Shameless plug: I created xcnotary [1] to make command line notarization quite a bit less painful. It will poll the service and block for completion, return a non-zero failure code for CI, and will even audit your app for some common code signing issues prior to uploading it to Apple.

[1] https://github.com/akeru-inc/xcnotary

That's amazing! Thanks!

Shameless plug of my own: Last month I shared a post sharing a few thoughts on secure software redistribution, notarization, safe updates, and so on: https://henvic.dev/posts/cs-security/

> It’s so frustrating that automation and command-line is treated as almost second-class citizenship on macOS.

Sure, they're horrible, but I look at it as Apple generously creating jobs for engineers. I had a full-time job as a build engineer specializing in navigating the Lovecraftian nightmare of iOS build automation. Sure, they could've made it easy, but instead they chose to help transfer large sums of money from my family-friendly multinational megacorp employer to me. I returned the favor by using some of that money to buy their products.

This is a hilariously weird response to a valid criticism. "Yeah, internet-outages are horrible. And sure, AT&T could fix that. But instead they chose to help people to disconnect from time to time and focus more on their families, which is overall the biggest contribution a company can make to society and should be rewarded by buying more of their services"

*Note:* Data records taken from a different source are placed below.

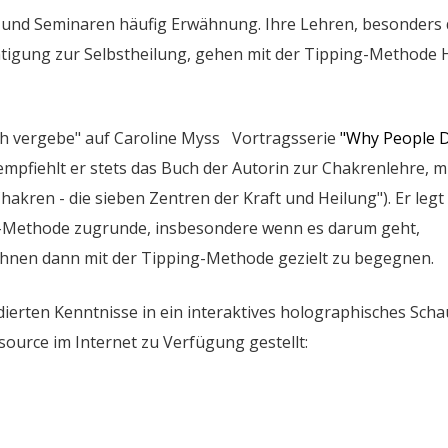
rn und Seminaren häufig Erwähnung. Ihre Lehren, besonders 
tigung zur Selbstheilung, gehen mit der Tipping-Methode 
Ich vergebe" auf Caroline Myss Vortragsserie
"Why People D
 empfiehlt er stets das Buch der Autorin zur Chakrenlehre, m
hakren - die sieben Zentren der Kraft und Heilung"). Er legt
ng-Methode zugrunde, insbesondere wenn es darum geht,
nen dann mit der Tipping-Methode gezielt zu begegnen.
ierten Kenntnisse in ein interaktives holographisches Schau
source im Internet zu Verfügung gestellt:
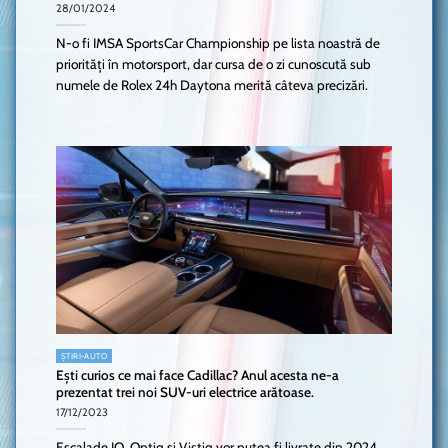
28/01/2024
N-o fi IMSA SportsCar Championship pe lista noastră de
priorități în motorsport, dar cursa de o zi cunoscută sub
numele de Rolex 24h Daytona merită câteva precizări.
ȘTIRI-AUTO
Ești curios ce mai face Cadillac? Anul acesta ne-a
prezentat trei noi SUV-uri electrice arătoase.
17/12/2023
Escalade IQ, Optiq și Vistiq vor putea fi livrate din 2024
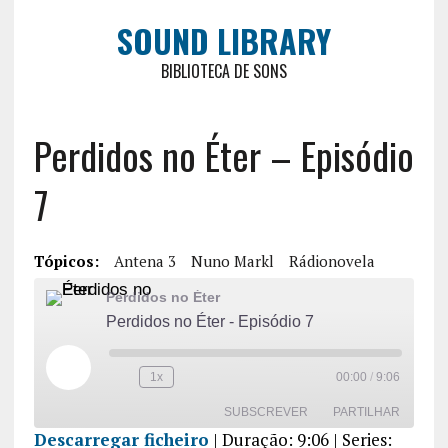
SOUND LIBRARY
BIBLIOTECA DE SONS
Perdidos no Éter – Episódio
7
Tópicos:
Antena 3
Nuno Markl
Rádionovela
Perdidos no Éter
Perdidos no Éter - Episódio 7
1x
00:00
/
9:06
SUBSCREVER
PARTILHAR
Descarregar ficheiro
|
Duração: 9:06
| Series:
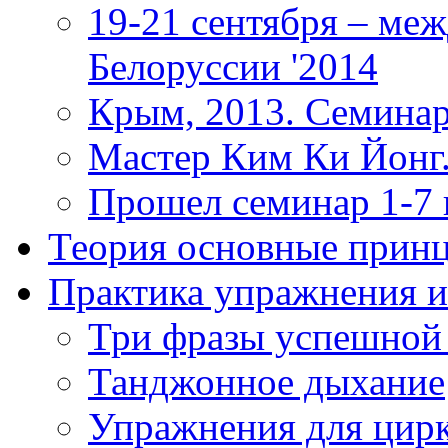
19-21 сентября – ме
Белоруссии '2014
Крым, 2013. Семинар
Мастер Ким Ки Йонг.
Прошел семинар 1-7
Теория
основные прин
Практика
упражнения и
Три фразы успешной
Танджонное дыхание
Упражнения для цир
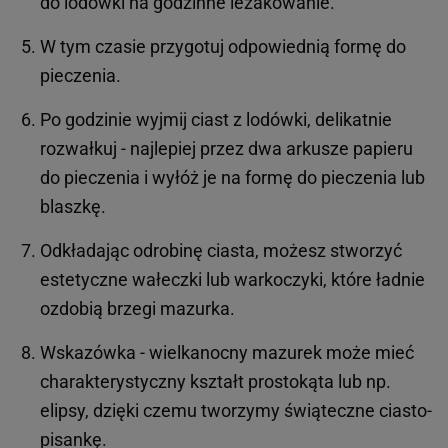
do lodówki na godzinne leżakowanie.
W tym czasie przygotuj odpowiednią formę do
pieczenia.
Po godzinie wyjmij ciast z lodówki, delikatnie
rozwałkuj - najlepiej przez dwa arkusze papieru
do pieczenia i wyłóż je na formę do pieczenia lub
blaszkę.
Odkładając odrobinę ciasta, możesz stworzyć
estetyczne wałeczki lub warkoczyki, które ładnie
ozdobią brzegi mazurka.
Wskazówka - wielkanocny mazurek może mieć
charakterystyczny kształt prostokąta lub np.
elipsy, dzięki czemu tworzymy świąteczne ciasto-
pisankę.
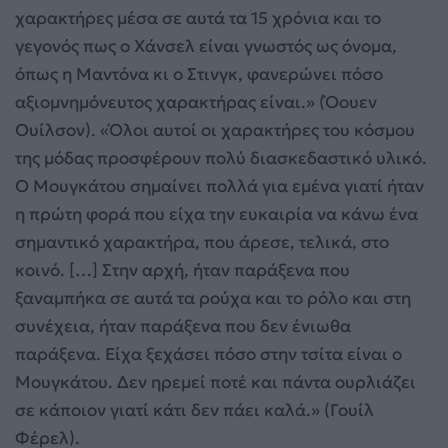
χαρακτήρες μέσα σε αυτά τα 15 χρόνια και το
γεγονός πως ο Χάνσελ είναι γνωστός ως όνομα,
όπως η Μαντόνα κι ο Στινγκ, φανερώνει πόσο
αξιομνημόνευτος χαρακτήρας είναι.» (Όουεν
Ουίλσον). «Όλοι αυτοί οι χαρακτήρες του κόσμου
της μόδας προσφέρουν πολύ διασκεδαστικό υλικό.
Ο Μουγκάτου σημαίνει πολλά για εμένα γιατί ήταν
η πρώτη φορά που είχα την ευκαιρία να κάνω ένα
σημαντικό χαρακτήρα, που άρεσε, τελικά, στο
κοινό. […] Στην αρχή, ήταν παράξενα που
ξαναμπήκα σε αυτά τα ρούχα και το ρόλο και στη
συνέχεια, ήταν παράξενα που δεν ένιωθα
παράξενα. Είχα ξεχάσει πόσο στην τσίτα είναι ο
Μουγκάτου. Δεν ηρεμεί ποτέ και πάντα ουρλιάζει
σε κάποιον γιατί κάτι δεν πάει καλά.» (Γουίλ
Φέρελ).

I keep seeing this kind of other-worldly self-defense only related to Apple. Positioning a brand as an element of the users' personal identity is truly an impressive thing...

I think (though not entirely certain) the comment you're responding to was sarcastic

> Positioning a brand as an element of the users' personal identity is truly an impressive thing

Apple definitely did an impressive job at that!

I assumed it was satire.
A year or so back I wrote a little ffmpeg concatenation helper to make a friend's life easier. It was an OK shell script but it needed a config file to list all of the files that needed concatenation, and I wanted to just make a GUI that would let her add and reorder files to a list, then generate a temp file with the list (ffmpeg required the list to live in a file for some reason) and fire off the ffmpeg command to concatenate them both with and without sound.

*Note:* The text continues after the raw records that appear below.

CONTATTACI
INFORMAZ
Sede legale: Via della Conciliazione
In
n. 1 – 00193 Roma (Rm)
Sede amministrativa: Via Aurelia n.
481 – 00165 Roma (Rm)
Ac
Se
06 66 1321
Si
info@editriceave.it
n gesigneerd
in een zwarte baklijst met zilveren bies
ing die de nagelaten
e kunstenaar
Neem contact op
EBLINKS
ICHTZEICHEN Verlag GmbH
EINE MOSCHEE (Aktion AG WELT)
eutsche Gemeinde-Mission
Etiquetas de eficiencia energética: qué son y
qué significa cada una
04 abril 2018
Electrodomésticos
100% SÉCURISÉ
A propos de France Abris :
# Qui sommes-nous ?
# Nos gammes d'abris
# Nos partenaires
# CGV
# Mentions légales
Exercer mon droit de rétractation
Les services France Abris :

This is apparently like a DEFCON 0 type operation to perform on a Mac requiring two guys in white lab coats to turn keys at the same time at opposite ends of the room, because there was no way to even ask for the permission to run the command if I remember right. It ended up being a case where I would be spending a ton of time to get more functionality than the command line script, so I quit. Plus it was one of those one plane ride projects.

Unless you wanted to submit this to the Mac App Store, you could have just turned off sandboxing. With that off, the only permission required would be Catalina’s permission dialogs when any app first accesses various folders (Documents, etc.), and those are automatic without needing any code in the app to request them.
I thought I could locally, but it crashed on her machine which makes me think I did it wrong. I could have kept at it but I think one debugging session on her computer would have wiped out any time savings she would have realized.
Exactly! The primary purpose of the `altool` for notarization is probably to do so in an automated manner, but it will not block while waiting for notarization. So to make this part of automation, nearly every developer needed to add polling loops and parse the response to figure out if it was done! The proper text to wait on also isn't obvious nor documented; if the status says "Package Approved" it may not even be complete yet.

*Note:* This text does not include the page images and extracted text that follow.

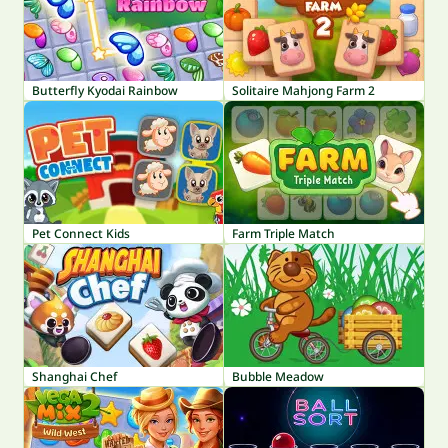
Butterfly Kyodai Rainbow
Solitaire Mahjong Farm 2
Pet Connect Kids
Farm Triple Match
Shanghai Chef
Bubble Meadow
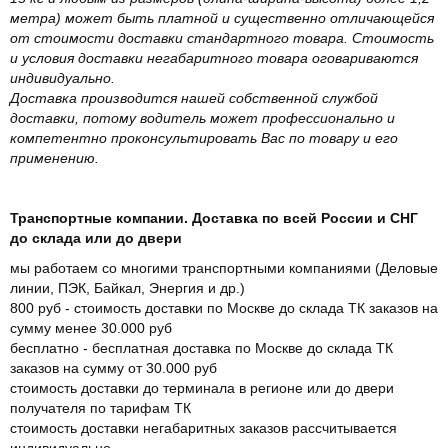
метра) может быть платной и существенно отличающейся
от стоимости доставки стандартного товара. Стоимость
и условия доставки негабаритного товара оговариваются
индивидуально.
Доставка производится нашей собственной службой
доставки, потому водитель может профессионально и
компетентно проконсультировать Вас по товару и его
применению.
Транспортные компании. Доставка по всей России и СНГ
до склада или до двери
мы работаем со многими транспортными компаниями (Деловые
линии, ПЭК, Байкал, Энергия и др.)
800 руб - стоимость доставки по Москве до склада ТК заказов на
сумму менее 30.000 руб
бесплатно - бесплатная доставка по Москве до склада ТК
заказов на сумму от 30.000 руб
стоимость доставки до терминала в регионе или до двери
получателя по тарифам ТК
стоимость доставки негабаритных заказов рассчитывается
индивидуально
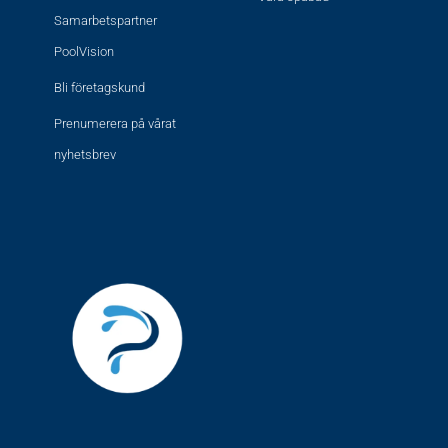
Samarbetspartner
PoolVision
Bli företagskund
Prenumerera på vårat
nyhetsbrev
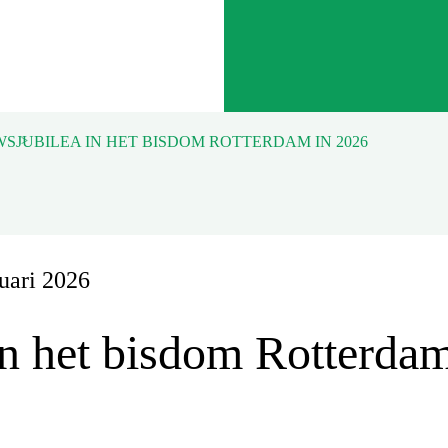
WS
JUBILEA IN HET BISDOM ROTTERDAM IN 2026
uari 2026
in het bisdom Rotterdam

Further, the first version would write status to standard error. Clearly a mistake, Apple did fix this in a future version... which of course broke everyone's automation around it. My polling script now logs the tool's stdout and stderr just in case.

altool actually blocks for some things, like performing the actual upload…
Which could sometimes be a ridiculous amount of time itself too!

https://twitter.com/rosyna/status/1194765305987227649

Especially given how Mac was at one point ahead of everyone else in terms of automation...
The APIs still exist! They just sometimes don't work…
> It’s so frustrating that automation and command-line is treated as almost second-class citizenship on macOS.

Try automating signing a windows driver. It's all GUI.

At least the mac code signing tools are command-line.

No, it's one well documented command line tool called signtool. I've used it quite extensively and it has never failed me in an unexpected way.

I can't report much good about the Apple signing side. In the end we put that into a VM because different xcode versions will produce vastly different signatures for no obvious reason, and the older ones were more widely compatible.

Isn't signing on windows done with signtool? https://docs.microsoft.com/en-us/windows/win32/seccrypto/sig...
This may be a question you get a lot, and I apologize in advance if it is, but: Why use Mac, if it makes so simple of things difficult?
App signing has always been inexplicably horrible; other than Cupertino contempt for their developers, I really don't know what would explain it, it certainly doesn't have to be that way.

But things have gotten worse for developers recently with Catalina. I should note that I don't write mac-specific code - I mainly write things that target Linux servers.

The Mac has long been the best unix workstation on the market. It is solid, generally stable (although that's been slipping), and certainly has by far the best window manager. It has nice consumer apps for when you need them and is a solid, if not always up to date, unix. The hardware is generally great.

Then the sandboxing, weird parallel fire permission systems/quarantining, new filesystem conventions/restrictions and so on made it incredibly difficult to treat, well, like a unix workstation.

We'll probably keep using Macs at work out of inertia, and it is a lot easier for me to use other resources there. And my personal Mac laptop is probably good for quite a while yet - I tend to get 7+ years out of them. But this is the end of the road for me and the Mac. I require that my tools do what I tell them, not the other way around.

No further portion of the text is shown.